Loss Overview

Loss Table

Loss functions play a critical role in the performance of your fine-tuned Cross Encoder model. Sadly, there is no “one size fits all” loss function. Ideally, this table should help narrow down your choice of loss function(s) by matching them to your data formats.

Note

You can often convert one training data format into another, allowing more loss functions to be viable for your scenario. For example, (sentence_A, sentence_B) pairs with class labels can be converted into (anchor, positive, negative) triplets by sampling sentences with the same or different classes.

Additionally, mine_hard_negatives() can easily be used to turn (anchor, positive) to:

  • (anchor, positive, negative) triplets with output_format="triplet",

  • (anchor, positive, negative_1, …, negative_n) tuples with output_format="n-tuple".

  • (anchor, passage, label) labeled pairs with a label of 0 for negative and 1 for positive with output_format="labeled-pair",

  • (anchor, [doc1, doc2, ..., docN], [label1, label2, ..., labelN]) triplets with labels of 0 for negative and 1 for positive with output_format="labeled-list",

Inputs Labels Number of Model Output Labels Appropriate Loss Functions
(sentence_A, sentence_B) pairs class num_classes CrossEntropyLoss
(anchor, positive) pairs none 1 MultipleNegativesRankingLoss
CachedMultipleNegativesRankingLoss
(anchor, positive/negative) pairs 1 if positive, 0 if negative 1 BinaryCrossEntropyLoss
(sentence_A, sentence_B) pairs float similarity score between 0 and 1 1 BinaryCrossEntropyLoss
(anchor, positive, negative) triplets none 1 MultipleNegativesRankingLoss
CachedMultipleNegativesRankingLoss
(anchor, positive, negative_1, ..., negative_n) none 1 MultipleNegativesRankingLoss
CachedMultipleNegativesRankingLoss
(query, [doc1, doc2, ..., docN]) [score1, score2, ..., scoreN] 1
  1. LambdaLoss
  2. PListMLELoss
  3. ListNetLoss
  4. RankNetLoss
  5. ListMLELoss

Distillation

These loss functions are specifically designed to be used when distilling the knowledge from one model into another.
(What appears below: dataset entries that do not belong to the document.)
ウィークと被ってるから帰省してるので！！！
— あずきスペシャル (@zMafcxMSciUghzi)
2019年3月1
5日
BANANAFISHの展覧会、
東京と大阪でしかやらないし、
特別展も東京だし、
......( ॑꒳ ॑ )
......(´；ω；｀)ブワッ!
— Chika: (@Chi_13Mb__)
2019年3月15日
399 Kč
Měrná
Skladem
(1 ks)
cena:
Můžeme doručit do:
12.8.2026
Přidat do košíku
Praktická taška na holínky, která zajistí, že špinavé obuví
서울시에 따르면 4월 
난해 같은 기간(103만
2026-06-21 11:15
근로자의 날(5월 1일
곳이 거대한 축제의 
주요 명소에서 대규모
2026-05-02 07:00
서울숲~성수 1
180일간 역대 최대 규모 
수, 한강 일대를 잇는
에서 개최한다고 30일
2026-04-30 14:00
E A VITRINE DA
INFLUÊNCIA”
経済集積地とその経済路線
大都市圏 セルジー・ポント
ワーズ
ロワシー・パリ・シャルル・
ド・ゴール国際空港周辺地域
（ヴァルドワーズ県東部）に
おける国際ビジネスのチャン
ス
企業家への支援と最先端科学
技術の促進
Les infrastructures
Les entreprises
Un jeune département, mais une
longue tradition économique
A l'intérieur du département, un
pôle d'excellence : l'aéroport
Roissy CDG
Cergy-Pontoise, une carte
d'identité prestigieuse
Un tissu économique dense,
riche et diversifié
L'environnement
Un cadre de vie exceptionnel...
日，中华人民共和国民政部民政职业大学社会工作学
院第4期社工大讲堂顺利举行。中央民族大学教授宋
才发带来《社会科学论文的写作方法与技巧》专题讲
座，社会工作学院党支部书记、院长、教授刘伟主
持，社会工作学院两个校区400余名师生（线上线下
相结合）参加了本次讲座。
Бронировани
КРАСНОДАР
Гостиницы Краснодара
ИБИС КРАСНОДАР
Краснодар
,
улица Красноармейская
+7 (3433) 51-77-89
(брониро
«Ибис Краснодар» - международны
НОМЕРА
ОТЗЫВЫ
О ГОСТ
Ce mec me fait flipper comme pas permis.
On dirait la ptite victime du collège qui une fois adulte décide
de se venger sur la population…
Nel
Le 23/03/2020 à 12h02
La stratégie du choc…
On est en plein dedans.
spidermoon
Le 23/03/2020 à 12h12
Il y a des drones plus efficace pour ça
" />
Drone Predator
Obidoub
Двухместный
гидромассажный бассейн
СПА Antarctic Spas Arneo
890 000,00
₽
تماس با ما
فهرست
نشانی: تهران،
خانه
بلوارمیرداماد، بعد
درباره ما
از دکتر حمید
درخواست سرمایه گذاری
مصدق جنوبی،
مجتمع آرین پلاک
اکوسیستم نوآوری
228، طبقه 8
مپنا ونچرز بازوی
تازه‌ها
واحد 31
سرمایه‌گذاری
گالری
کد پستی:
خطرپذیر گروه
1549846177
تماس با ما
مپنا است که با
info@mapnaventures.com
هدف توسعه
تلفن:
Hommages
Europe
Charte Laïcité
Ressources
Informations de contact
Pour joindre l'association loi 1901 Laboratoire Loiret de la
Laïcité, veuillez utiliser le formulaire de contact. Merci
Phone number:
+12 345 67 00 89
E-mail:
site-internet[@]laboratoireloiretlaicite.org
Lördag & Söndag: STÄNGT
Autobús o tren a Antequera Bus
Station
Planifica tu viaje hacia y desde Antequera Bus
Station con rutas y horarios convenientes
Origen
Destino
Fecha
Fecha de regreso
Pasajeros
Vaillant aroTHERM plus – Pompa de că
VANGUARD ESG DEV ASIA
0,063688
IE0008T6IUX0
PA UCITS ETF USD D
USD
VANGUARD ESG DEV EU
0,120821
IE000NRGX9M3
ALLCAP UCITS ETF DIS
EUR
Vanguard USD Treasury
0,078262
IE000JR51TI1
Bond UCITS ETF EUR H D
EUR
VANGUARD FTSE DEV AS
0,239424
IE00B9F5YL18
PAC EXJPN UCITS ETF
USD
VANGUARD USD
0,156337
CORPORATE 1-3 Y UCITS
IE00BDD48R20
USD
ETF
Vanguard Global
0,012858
For example, when finetuning a small model to behave more like a larger & stronger one, or when finetuning a model to become multi-lingual.

Texts Labels Appropriate Loss Functions
(sentence_A, sentence_B) pairs similarity score MSELoss
(query, passage_one, passage_two) triplets gold_sim(query, passage_one) - gold_sim(query, passage_two) MarginMSELoss

Commonly used Loss Functions

In practice, not all loss functions get used equally often. The most common scenarios are:

  • (sentence_A, sentence_B) pairs with float similarity score or 1 if positive, 0 if negative: BinaryCrossEntropyLoss is a traditional option that remains very challenging to outperform.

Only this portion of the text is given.